Estonian actor, media personality, and politician (1970–2022)

Madis Milling (24 November 1970 – 3 February 2022) was an Estonian actor, comedian, television and radio presenter, volunteer rescue worker, and politician. He was a member of the Estonian Defence League since 1990, in 2011 he was ranked as a lieutenant.

==Life and career==
In 1993, Milling graduated from Tallinn University as a theatre director. Milling was well known for his role of Valdur Põld in the Eesti Televisioon (ETV) and later TV3 comedy series Vanad ja kobedad from 2000 until 2007, and the 2003 film Vanad ja kobedad saavad jalad alla based on the series.

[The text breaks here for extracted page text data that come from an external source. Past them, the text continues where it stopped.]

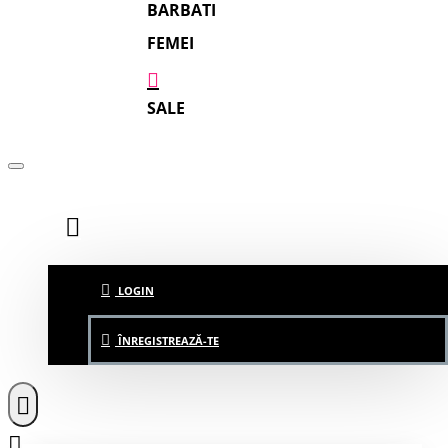
BARBATI
FEMEI
SALE
LOGIN
ÎNREGISTREAZĂ-TE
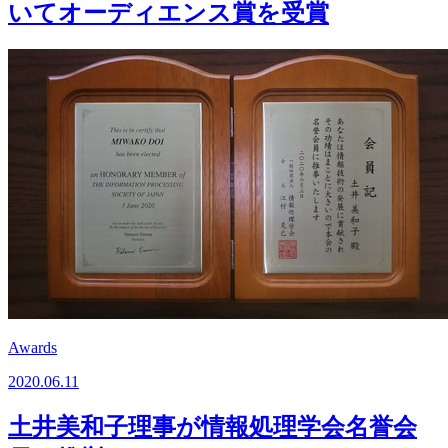
いてオーディエンス賞を受賞
Awards
2020.06.11
土井美和子理事が情報処理学会名誉会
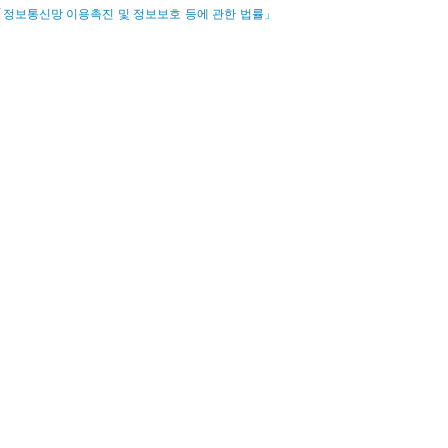
정보통신망 이용촉진 및 정보보호 등에 관한 법률」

He was a host on several radio stations, including Sky Plus, Vikerraadio, and Radio Kuku. He had performed on comedy tours with Pille Pürg and Henrik Normann since 2005. From 2006 until 2013, he played the role of Mart Kukk in the Kanal 2 crime-drama television series Kelgukoerad. In 2010, he was co-presenter of the TV3 musical competition series Laulud tähtedega with singer Eda-Ines Etti.

From 2003, he was a member of the Estonian Reform Party. He was a member of the XIII Riigikogu and XIV Riigikogu.

Milling died on 3 February 2022, at the age of 51. He had been responding to a fire as a volunteer rescue worker in the village of Lokuti in Saku Municipality and collapsed suddenly after the rescue operation from an undisclosed medical condition. On 7 February 2022, Milling was posthumously awarded the Order of the Cross of the Eagle by President of Estonia Alar Karis. Milling's funeral was held at St. John's Church, Tallinn on 10 February 2022. He was buried in Tallinn's Forest Cemetery on 12 February.